No book has enlarged the fantasy life of Americans more dramatically this season than an ex-telephone company engineer’s do-it-yourself account of How I Turned $1,000 into a Million in Real Estate—in My Spare Time. More than 100,000 readers have broken open this fortune cookie, and it is currently being snapped up at the rate of 10,000 copies a week. To back up its brilliant come-on title, the book offers would-be spare-time millionaires a sophisticated circus barker’s spiel plus evangelistic free-enterprise fervor, shovelfuls of down-to-earth business details plus the bargaining excitement of a Turkish bazaar, a fictional cast of heroes, villains and gulls—and even a bit of suspense. If a million dollars is not forthcoming in the author’s promised 20-year span, one has the publisher’s semi-facetious word for it that the price of the book will be refunded.
Beware Deadbeats. Real Estatesman Nickerson’s basic action verb is Borrow (“The road to riches is paved with borrowed money”). The parts of his scheme are equally simple: 1) “Buy only property that needs improvement”; 2) “Make selective improvements that increase value,” e.g., paint, landscape; 3) “Keep selling at a profit and reinvesting.”

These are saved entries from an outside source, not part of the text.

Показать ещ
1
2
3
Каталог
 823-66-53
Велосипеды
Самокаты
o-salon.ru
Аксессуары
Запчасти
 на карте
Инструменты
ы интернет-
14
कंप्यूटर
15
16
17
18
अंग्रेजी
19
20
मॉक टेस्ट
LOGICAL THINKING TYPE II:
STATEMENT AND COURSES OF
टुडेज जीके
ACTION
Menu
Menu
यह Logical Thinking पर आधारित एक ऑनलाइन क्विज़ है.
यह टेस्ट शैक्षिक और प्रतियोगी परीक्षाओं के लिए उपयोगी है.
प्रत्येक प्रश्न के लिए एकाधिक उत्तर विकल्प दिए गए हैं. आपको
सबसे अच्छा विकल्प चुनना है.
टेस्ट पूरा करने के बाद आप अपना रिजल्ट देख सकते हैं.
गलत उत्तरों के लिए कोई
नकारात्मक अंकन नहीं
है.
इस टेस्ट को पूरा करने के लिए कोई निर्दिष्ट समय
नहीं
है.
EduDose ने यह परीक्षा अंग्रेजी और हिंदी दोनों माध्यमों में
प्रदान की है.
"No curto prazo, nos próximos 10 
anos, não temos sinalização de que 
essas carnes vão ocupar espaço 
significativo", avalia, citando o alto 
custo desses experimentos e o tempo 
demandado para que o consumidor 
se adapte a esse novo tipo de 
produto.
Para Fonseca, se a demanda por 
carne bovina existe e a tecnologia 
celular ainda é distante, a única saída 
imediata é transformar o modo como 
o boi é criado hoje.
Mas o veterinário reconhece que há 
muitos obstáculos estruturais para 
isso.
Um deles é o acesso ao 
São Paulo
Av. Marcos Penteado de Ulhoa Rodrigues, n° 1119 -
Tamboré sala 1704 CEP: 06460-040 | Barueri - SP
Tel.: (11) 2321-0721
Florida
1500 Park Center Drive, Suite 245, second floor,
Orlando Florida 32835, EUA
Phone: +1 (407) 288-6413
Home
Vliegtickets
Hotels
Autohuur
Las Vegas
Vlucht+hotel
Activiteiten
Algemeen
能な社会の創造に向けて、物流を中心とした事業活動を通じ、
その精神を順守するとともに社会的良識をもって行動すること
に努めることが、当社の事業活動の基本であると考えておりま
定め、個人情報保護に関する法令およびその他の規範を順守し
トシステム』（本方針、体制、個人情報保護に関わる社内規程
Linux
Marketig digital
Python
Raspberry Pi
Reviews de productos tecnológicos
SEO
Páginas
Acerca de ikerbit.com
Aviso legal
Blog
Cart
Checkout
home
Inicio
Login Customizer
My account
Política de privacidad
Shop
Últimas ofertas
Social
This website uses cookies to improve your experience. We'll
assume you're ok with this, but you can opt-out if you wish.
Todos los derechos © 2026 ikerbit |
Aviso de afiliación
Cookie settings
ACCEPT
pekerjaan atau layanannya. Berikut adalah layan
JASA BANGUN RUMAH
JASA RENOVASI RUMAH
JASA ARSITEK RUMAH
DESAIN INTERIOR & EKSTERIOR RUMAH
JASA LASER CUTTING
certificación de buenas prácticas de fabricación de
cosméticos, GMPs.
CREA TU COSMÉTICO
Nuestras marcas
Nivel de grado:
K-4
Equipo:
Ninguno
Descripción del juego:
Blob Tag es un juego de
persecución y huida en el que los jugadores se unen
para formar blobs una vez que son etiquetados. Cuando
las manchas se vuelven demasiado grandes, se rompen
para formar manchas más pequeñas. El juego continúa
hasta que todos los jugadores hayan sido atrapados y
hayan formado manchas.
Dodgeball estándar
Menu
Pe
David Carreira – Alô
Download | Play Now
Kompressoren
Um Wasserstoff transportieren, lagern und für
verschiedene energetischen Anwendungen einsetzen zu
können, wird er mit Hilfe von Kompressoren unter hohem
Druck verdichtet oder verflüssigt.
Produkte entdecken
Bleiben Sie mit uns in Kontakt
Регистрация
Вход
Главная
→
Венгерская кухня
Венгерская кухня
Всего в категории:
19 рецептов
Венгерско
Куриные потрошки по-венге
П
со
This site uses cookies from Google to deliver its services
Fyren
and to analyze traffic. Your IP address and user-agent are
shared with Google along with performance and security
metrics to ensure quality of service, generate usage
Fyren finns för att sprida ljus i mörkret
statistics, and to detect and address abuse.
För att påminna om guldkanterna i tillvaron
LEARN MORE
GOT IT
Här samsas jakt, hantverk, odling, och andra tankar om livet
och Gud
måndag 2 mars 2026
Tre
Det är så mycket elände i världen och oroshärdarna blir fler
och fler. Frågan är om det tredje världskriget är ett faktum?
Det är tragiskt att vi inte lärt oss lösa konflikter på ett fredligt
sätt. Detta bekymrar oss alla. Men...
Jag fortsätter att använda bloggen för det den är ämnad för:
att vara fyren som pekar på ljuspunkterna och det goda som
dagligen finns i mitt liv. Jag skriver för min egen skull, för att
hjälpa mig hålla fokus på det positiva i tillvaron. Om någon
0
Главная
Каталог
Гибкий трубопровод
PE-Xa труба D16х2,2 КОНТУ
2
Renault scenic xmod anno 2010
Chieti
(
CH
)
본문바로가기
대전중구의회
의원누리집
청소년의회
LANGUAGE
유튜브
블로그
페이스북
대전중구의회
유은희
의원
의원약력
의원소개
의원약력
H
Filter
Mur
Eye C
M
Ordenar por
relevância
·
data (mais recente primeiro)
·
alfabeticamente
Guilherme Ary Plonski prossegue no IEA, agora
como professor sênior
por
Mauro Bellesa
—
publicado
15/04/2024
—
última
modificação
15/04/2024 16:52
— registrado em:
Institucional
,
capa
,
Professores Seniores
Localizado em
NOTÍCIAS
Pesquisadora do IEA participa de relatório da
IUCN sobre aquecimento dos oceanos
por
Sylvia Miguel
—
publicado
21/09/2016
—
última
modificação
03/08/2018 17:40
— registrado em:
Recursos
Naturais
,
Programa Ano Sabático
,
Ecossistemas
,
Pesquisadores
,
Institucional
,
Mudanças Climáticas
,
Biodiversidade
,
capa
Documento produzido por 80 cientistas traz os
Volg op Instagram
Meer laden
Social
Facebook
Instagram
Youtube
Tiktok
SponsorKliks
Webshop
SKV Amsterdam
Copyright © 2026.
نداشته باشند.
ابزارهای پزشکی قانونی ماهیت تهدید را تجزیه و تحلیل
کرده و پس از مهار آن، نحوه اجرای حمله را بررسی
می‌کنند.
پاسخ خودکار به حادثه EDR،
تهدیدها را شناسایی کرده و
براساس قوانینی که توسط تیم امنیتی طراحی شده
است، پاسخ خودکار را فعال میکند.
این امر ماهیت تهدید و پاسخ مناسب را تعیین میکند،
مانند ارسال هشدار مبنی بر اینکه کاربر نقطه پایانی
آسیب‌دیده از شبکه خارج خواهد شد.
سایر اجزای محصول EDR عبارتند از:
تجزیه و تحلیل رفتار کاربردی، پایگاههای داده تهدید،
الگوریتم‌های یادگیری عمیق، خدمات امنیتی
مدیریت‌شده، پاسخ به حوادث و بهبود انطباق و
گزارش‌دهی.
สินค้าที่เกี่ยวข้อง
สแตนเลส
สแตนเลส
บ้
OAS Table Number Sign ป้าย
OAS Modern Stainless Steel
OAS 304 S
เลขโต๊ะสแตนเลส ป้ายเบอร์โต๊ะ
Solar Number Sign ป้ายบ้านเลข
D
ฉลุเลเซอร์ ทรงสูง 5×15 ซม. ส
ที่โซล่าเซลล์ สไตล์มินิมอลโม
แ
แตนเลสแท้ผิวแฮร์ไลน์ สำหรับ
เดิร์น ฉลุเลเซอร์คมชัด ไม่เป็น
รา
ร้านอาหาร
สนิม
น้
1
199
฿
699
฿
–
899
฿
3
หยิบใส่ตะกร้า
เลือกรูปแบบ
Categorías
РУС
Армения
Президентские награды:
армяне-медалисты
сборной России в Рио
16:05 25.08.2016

With a $10,000, two-unit house in mind and $2,500 in pocket, a budding operator can borrow $7,500 and mount the first rung of the realty ladder. Two years later, according to Nickerson, the operator should have $5,800 in hand and be able to borrow $17,400 for a four-unit dwelling. By virtually geometrical progression, this mounts to $1,187,195 in 20 years. Arguing from the low foreclosure rate, Nickerson claims that an average man with “average luck” has a 400-to-1 chance of succeeding in real estate. By contrast, “Fifty percent [of new businesses fail] in two years.” Arguing from population growth, Nickerson assumes an ever-ready and probably an ever-rising market for his type of real estate deal.
Inevitably, the pitfalls just about equal the opportunities, and whole sections of Nickerson’s book might be subtitled “On Guard.” Example: many brokers understate the age of a building. A trip to the meter will reveal the tattletale yellowed card left by the electrical inspector and stamped with the property’s true age. While most tenants are reliable, there is always the hazard of “The Professional Deadbeat.”
Avoid “Janitor.” Encyclopedic in managerial lore, Nickerson is perhaps most fascinating in discussing the semantics of the trade. In what might be called Nickerson’s Law of Apartment Ad Copy, it turns out that “redecorated” and “spacious” will make a prospective tenant’s mouth water more longingly than any other words. “Owner” is the O.K. word today for landlord (“The New Deal fostered a bitter reaction to ‘Landlord’ “). An accomplished owner delegates most of his work to his “manager” (“Avoid the word ‘janitor’ … a higher-class manager can be hired by referring to the dirty work as ‘maintenance’ or ‘custodial’ “).
The closest 51-year-old William Nickerson gets to dirt these days is gardening at his spacious $75,000 estate at Alamo, Calif. After a quarter-century of pyramiding debts, he enjoys European travel, tennis, a dip in his swimming pool and telling his fellow-Americans how to make a million dollars the easy way. He makes it sound wonderfully plausible.